Sekarang tinggal mengundang Leo untuk ikut serta merayakan pesta.
"Aku ingin melihat sejauh mana mereka menjalin hubungan."
Dengan senang, Michael mengirim pesan kepada Leo. Tentu pesan itu langsung sampai padanya.
"Apa yang akan dilakukan bocah itu?" Jari Leo mengetuk pelan, tidak membalas pesan itu. "Vania tidak mungkin datang."
Perkataan Leo didengar oleh Raya yang berdiri cukup lama. Kaki wanita itu sangat pegal dan juga kram.
Aku sangat tersiksa, batin Raya berteriak sekeras mungkin.
"Raya, siapkan beberapa berkas untuk rapat dengan Petrucci."
Dengan adanya Raya, pekerjaan Ben sedikit berkurang. Tapi bukan berarti dia bersantai ria.
"Baik, Tuan."
Raya sangat lega, bisa keluar ruangan yang sangat sesak itu.
"Apakah kau kesulitan bernafas?" tanya Ben membuat Raya terlonjak kaget.
"Jantungku!" gumam Raya dengan wajah lemas.
"Aku hanya bicara pelan. Kau sampai kaget seperti itu."
Jelas kaget, karena Ben berjalan tidak bersuara, layaknya hantu.

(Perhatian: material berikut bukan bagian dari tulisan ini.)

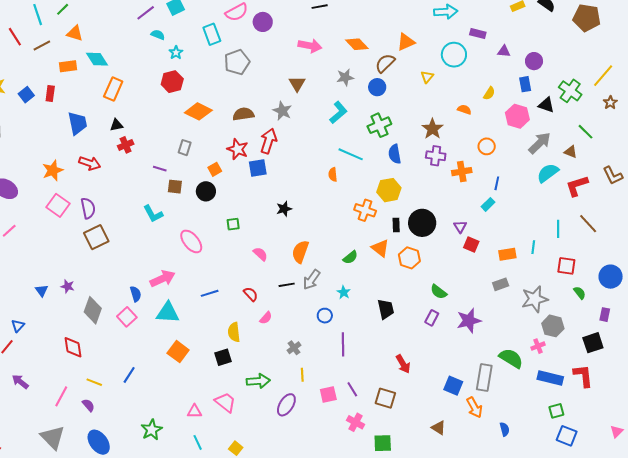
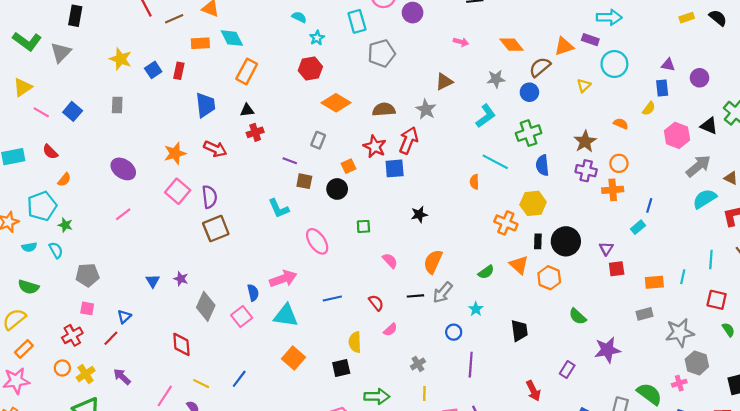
purple rectangle: (478, 33) -> (590, 40), moved
pink arrow: (310, 46) -> (461, 42), size x0.6
brown triangle: (297, 84) -> (444, 82), turned 30
blue rectangle: (525, 84) -> (662, 88), moved
orange circle: (487, 146) -> (619, 163), moved
red square: (471, 245) -> (617, 269), turned -35
purple rectangle: (432, 318) -> (567, 370), moved

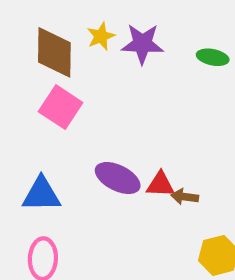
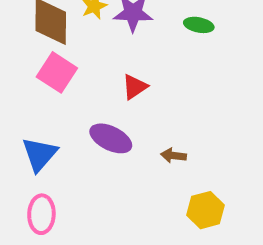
red triangle: (160, 184) -> (135, 87), moved, turned -36
blue triangle: (41, 194) -> (39, 154), turned -48

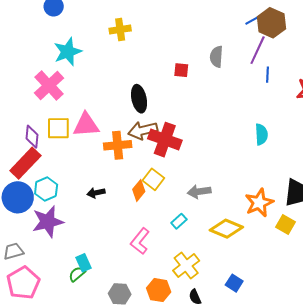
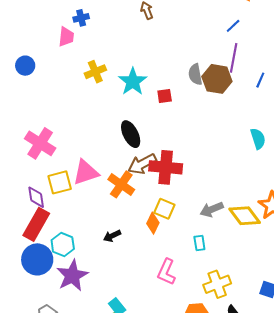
blue line: (253, 20) -> (233, 26), moved
brown hexagon: (271, 23) -> (217, 79), moved
cyan star: (68, 52) -> (133, 82), moved
blue line: (267, 75) -> (260, 80), moved, turned 35
orange cross: (118, 145) -> (121, 184), turned -36
cyan rectangle: (179, 221) -> (199, 243), turned -42
yellow diamond: (226, 229) -> (245, 216), moved, turned 44
yellow cross: (186, 266) -> (217, 284), turned 32

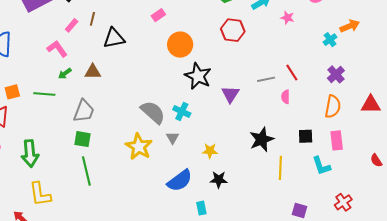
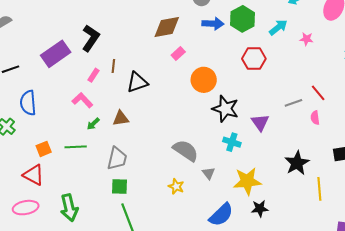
cyan cross: (182, 111) -> (232, 142), moved
yellow star: (139, 147) -> (176, 186), size x0.6
yellow star: (210, 151) -> (247, 181), size x1.8

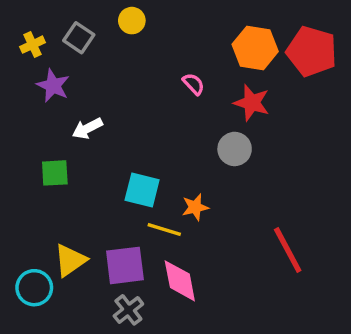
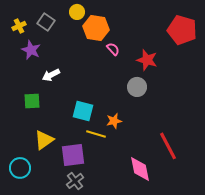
orange hexagon: (255, 48) -> (96, 28), moved
yellow triangle: (70, 260) -> (44, 140), moved
pink diamond: (180, 281) -> (140, 169), moved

"Tuan Ben, aku harus kerja."
"Kau memang pilihan yang tepat. Semoga kau betah bersama Tuan Leo Zang."
Ben membuka pintu lalu masuk ke dalam ruangan.
"Tuan, apakah saya mengganggu istirahat anda?"
"Tidak…," kata Leo sambil membuka mata. "Ada informasi apa?"
"Saya belum bisa mengakses berkas Keluarga Durrent."
"Sepertinya mereka menyembunyikan masa lalu dengan rapat. Kali ini, lawanku tidaklah mudah."
Leo bangkit dari kursi. "Aku akan tenang untuk sementara waktu, kau tetap cari info mengenai Durrent."
Ben pun pergi untuk melaksanakan tugasnya. Sekarang Leo mulai memikirkan rencana demi rencana untuk nanti malam.
Kembali ke Vania yang masih sibuk dengan pekerjaannya. Para pengunjung mulai berkurang karena hari mulai sore.
Karena kafe sudah sepi, Alice segera menutup tempat itu lebih awal.
"Ini masih sore," kata Vania tak mengerti.
"Bos akan mengadakan pesta. Kita semuanya di undang."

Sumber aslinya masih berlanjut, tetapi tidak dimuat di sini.